Hopeful Beginnings
As the cooler temps arrive and I am seeing a few yellow leaves on the trees outside of our house I can feel Fall sneaking in. Time moves so strangely now. Days are so long but weeks fly by and in what feels like an instant the long summer day’s are winding down. I think we found summer amid the pandemic, at least we tried. And now we are again facing a new season, a new challenge to figure out our “pandemic normal” since sadly this is not fading away with the summer days.
Fall has always been my favorite season- the cooler temps, changing leaves, pumpkins and the feelings of a fresh start as a new school year begins. Of course, there were years before I had my son that I wasn’t connected to a school calendar but even still I marked my year’s this way. The anticipation of new school supplies, teachers, new friends and activities for me has always been grounded in excited anticipation and hope for all that awaits in the coming year.
Even though life looks different now, and I think it will for some time, I can still feel my Fall feelings bubbling up, gathering my son’s new supplies and items to make the start of this year still feel special for him. I hear his optimism and hopefulness as he exclaims how he can’t believe he is a first grader and I know even a pandemic can’t take this away from him.
Again, I feel our rare disease life has better prepared us for this moment. Every year as school begins, I share our son's "handbook,” as I call it with his new teacher mapping out what exactly has to be done to ensure he remains reaction free. It feels funny that many of the items are now being used by everyone- lots of hand washing, keeping distant and not sharing supplies.
Many may be surprised that we have elected the hybrid option for our son which puts him in the classroom 2.5 hours a day and the rest of the day online.

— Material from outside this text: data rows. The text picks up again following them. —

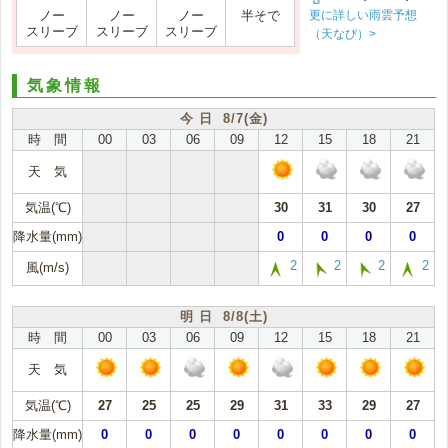
更に詳しい雨雲予想
ノー
ノー
ノー
半そで
スリーブ
スリーブ
スリーブ
（天なび）>
気象情報
今 日 8/7(金)
時 間
00
03
06
09
12
15
18
21
天 気
気温(℃)
30
31
30
27
降水量(mm)
0
0
0
0
2
2
2
2
風(m/s)
明 日 8/8(土)
時 間
00
03
06
09
12
15
18
21
天 気
気温(℃)
27
25
25
29
31
33
29
27
降水量(mm)
0
0
0
0
0
0
0
0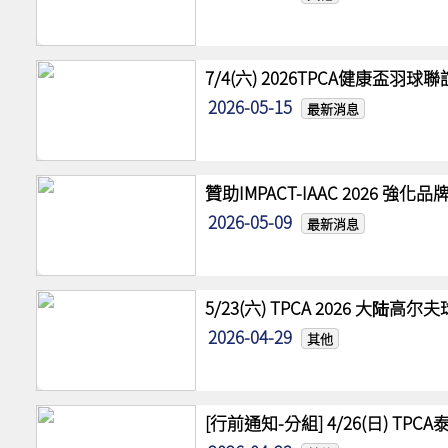
7/4(六) 2026TPCA健康盃羽球
2026-05-15
最新消息
贊助IMPACT-IAAC 2026 
2026-05-09
最新消息
5/23(六) TPCA 2026 大陆
2026-04-29
其他
[行前通知-分組] 4/26(日) TPCA泰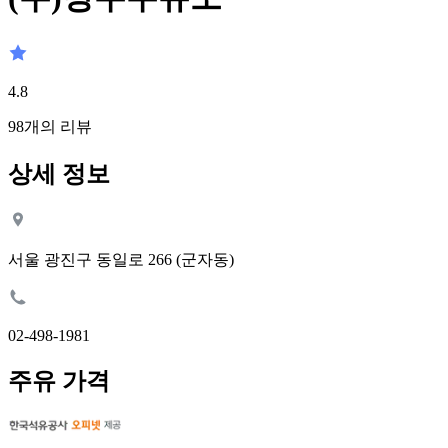
4.8
98
개의 리뷰
상세 정보
서울 광진구 동일로 266 (군자동)
02-498-1981
주유 가격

While we have still not set foot in a supermarket or any indoor establishment other than a doctor office, this may seem odd, many hours of the day it does to me too. But since I fear this is our reality for the foreseeable future, and the numbers around us are so low, in this moment, we felt the benefits outweigh the risks. That and my husband and I no doubt still have lingering ptsd from our Spring of working full time and teaching Kindergarten.
But it is hard to imagine what this Fall will really be. Will school feel like school? Will we celebrate the Fall holidays? Will there be a second wave? How stressed out will I be as cases are reported? Will school eventually be fully virtual? What will happen if we get sick?
As I think about all of the unknowns, I try to remind myself that just like I do every day with my own illness, I just have to take it a day at a time. I know there will be days we feel like we have it figured out and leap forward but that there will also be others when it all unravels and we take steps backwards. I often call this my rare disease dance, but I am starting to realize that this time, the entire world is dancing with me.
So while I know there will be challenges this Fall, in ways I right now could not predict, I know that I must stay present and patient and open to the changes that will inevitably arise. But I also must remember to not just go through the motions, that I still must find the joy and magic around me- because even the pandemic can't take away the feelings of the crisp cool air, the crunching of leaves under my feet, and the hopeful smiles on the first day of school filled with dreams for the year ahead.